Celery and Pork Avgolemono

(from beckyinem’s recipe box)

Categories: Entree

Ingredients

  • 3 pound of lean pork, cubed
  • 2 chopped onions
  • 1 garlic clove, minced
  • 2 tablespoons chopped parsley
  • 2 tablespoons flour
  • 3 tablespoons butter
  • salt and pepper
  • 1/2 cup white wine
  • celery hearts
  • 3 separated eggs
  • juice of 2 lemons

Directions

  1. Wash and trim the celery and cut them in half lengthwise

  2. Brown the pork cubes in butter with onions and garlic

  3. Add parsley, flour dissolved in 3 tablespoons water, salt and pepper and stir well.

  4. Add wine and enough water to cover

  5. Add more water as needed during cooking

  6. Simmer, covered on low heat for about 1 hour or until pork is tender.

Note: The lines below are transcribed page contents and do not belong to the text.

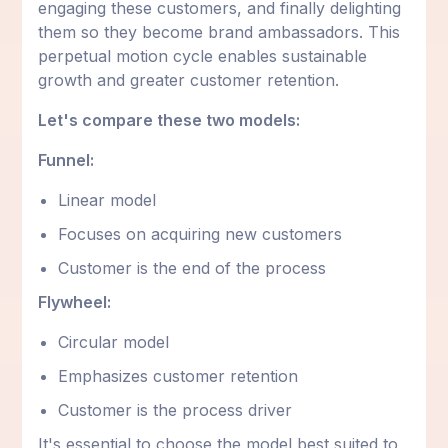
engaging these customers, and finally delighting
them so they become brand ambassadors. This
perpetual motion cycle enables sustainable
growth and greater customer retention.
Let's compare these two models:
Funnel:
Linear model
Focuses on acquiring new customers
Customer is the end of the process
Flywheel:
Circular model
Emphasizes customer retention
Customer is the process driver
It's essential to choose the model best suited to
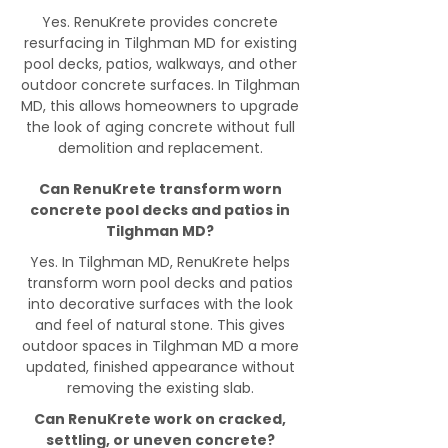
Yes. RenuKrete provides concrete
resurfacing in Tilghman MD for existing
pool decks, patios, walkways, and other
outdoor concrete surfaces. In Tilghman
MD, this allows homeowners to upgrade
the look of aging concrete without full
demolition and replacement.
Can RenuKrete transform worn
concrete pool decks and patios in
Tilghman MD?
Yes. In Tilghman MD, RenuKrete helps
transform worn pool decks and patios
into decorative surfaces with the look
and feel of natural stone. This gives
outdoor spaces in Tilghman MD a more
updated, finished appearance without
removing the existing slab.
Can RenuKrete work on cracked,
settling, or uneven concrete?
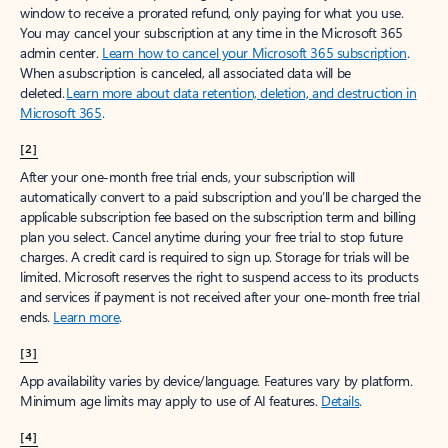
window to receive a prorated refund, only paying for what you use.
You may cancel your subscription at any time in the Microsoft 365
admin center.
Learn how to cancel your Microsoft 365 subscription
.
When a subscription is canceled, all associated data will be
deleted.
Learn more about data retention, deletion, and destruction in
Microsoft 365
.
[2]
After your one-month free trial ends, your subscription will
automatically convert to a paid subscription and you’ll be charged the
applicable subscription fee based on the subscription term and billing
plan you select. Cancel anytime during your free trial to stop future
charges. A credit card is required to sign up. Storage for trials will be
limited. Microsoft reserves the right to suspend access to its products
and services if payment is not received after your one-month free trial
ends.
Learn more
.
[3]
App availability varies by device/language. Features vary by platform.
Minimum age limits may apply to use of AI features.
Details
.
[4]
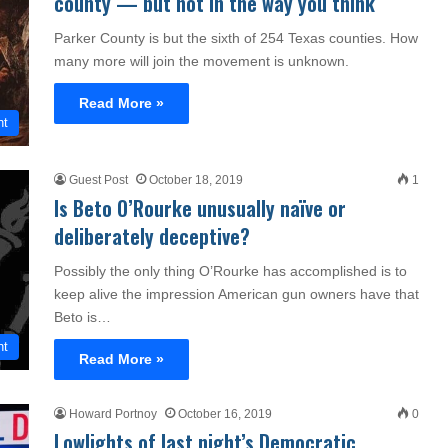
county — but not in the way you think
Parker County is but the sixth of 254 Texas counties. How
many more will join the movement is unknown.
Read More »
nt
Guest Post
October 18, 2019
1
Is Beto O’Rourke unusually naïve or
deliberately deceptive?
Possibly the only thing O’Rourke has accomplished is to
keep alive the impression American gun owners have that
Beto is…
nt
Read More »
Howard Portnoy
October 16, 2019
0
Lowlights of last night’s Democratic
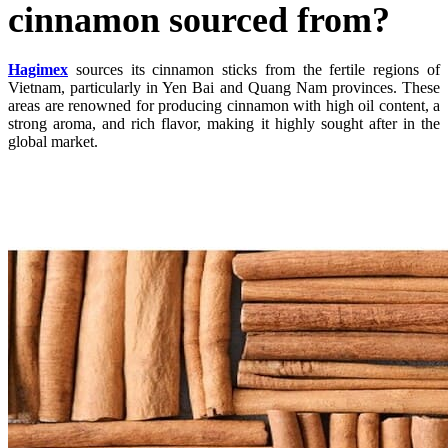
cinnamon sourced from?
Hagimex
sources its cinnamon sticks from the fertile regions of
Vietnam, particularly in Yen Bai and Quang Nam provinces. These
areas are renowned for producing cinnamon with high oil content, a
strong aroma, and rich flavor, making it highly sought after in the
global market.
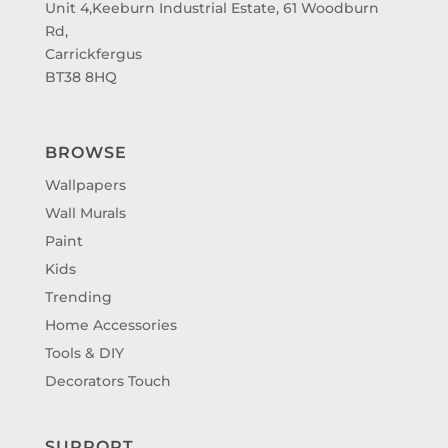
Unit 4,Keeburn Industrial Estate, 61 Woodburn
Rd,
Carrickfergus
BT38 8HQ
BROWSE
Wallpapers
Wall Murals
Paint
Kids
Trending
Home Accessories
Tools & DIY
Decorators Touch
SUPPORT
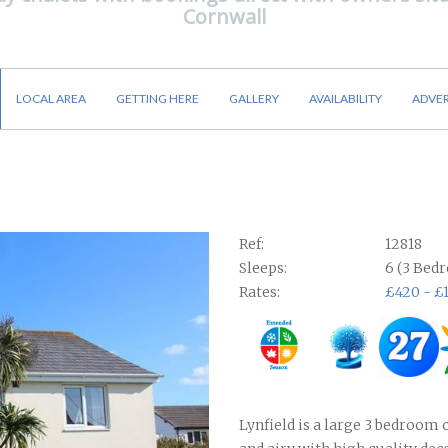
Cornwall
LOCAL AREA
GETTING HERE
GALLERY
AVAILABILITY
ADVER
Ref:
12818
Sleeps:
6 (3 Bed
Rates:
£420 - £
Lynfield is a large 3 bedroom c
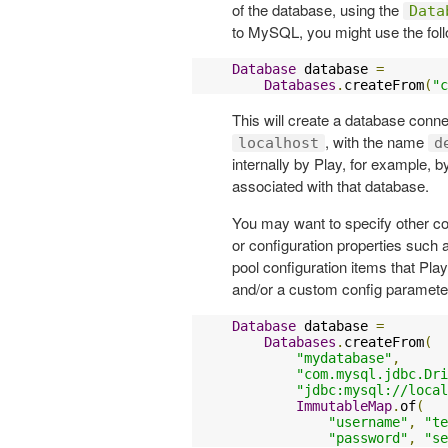
of the database, using the
Data
to MySQL, you might use the foll
Database
 database 
=
Databases
.
createFrom
(
"c
This will create a database conn
, with the name
localhost
d
internally by Play, for example, 
associated with that database.
You may want to specify other co
or configuration properties suc
pool configuration items that Pl
and/or a custom config paramete
Database
 database 
=
Databases
.
createFrom
(
"mydatabase"
,
"com.mysql.jdbc.Dri
"jdbc:mysql://local
ImmutableMap
.
of
(
"username"
,
"te
"password"
,
"se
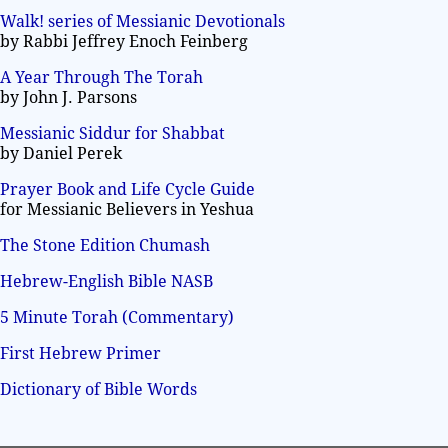
Walk! series of Messianic Devotionals
by Rabbi Jeffrey Enoch Feinberg
A Year Through The Torah
by John J. Parsons
Messianic Siddur for Shabbat
by Daniel Perek
Prayer Book and Life Cycle Guide
for Messianic Believers in Yeshua
The Stone Edition Chumash
Hebrew-English Bible NASB
5 Minute Torah (Commentary)
First Hebrew Primer
Dictionary of Bible Words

  7. When the pork is almost cooked, add the celery hearts, spooning the sauce over them

  8. Simmer until celery is tender, but do not overcook.

  9. Prepare the egg lemon sauce by separating the egg whites, and beating until soft peaks form.

  10. Add the beaten egg yolks and the lemon juice

  11. Carefully spoon the juice from the pot into the lemon egg mixture, stirring constantly.

  12. Continue to spoon the juice until it has reached the same temperature as the pot

  13. Stir the egg lemon sauce back into the pot and remove from heat.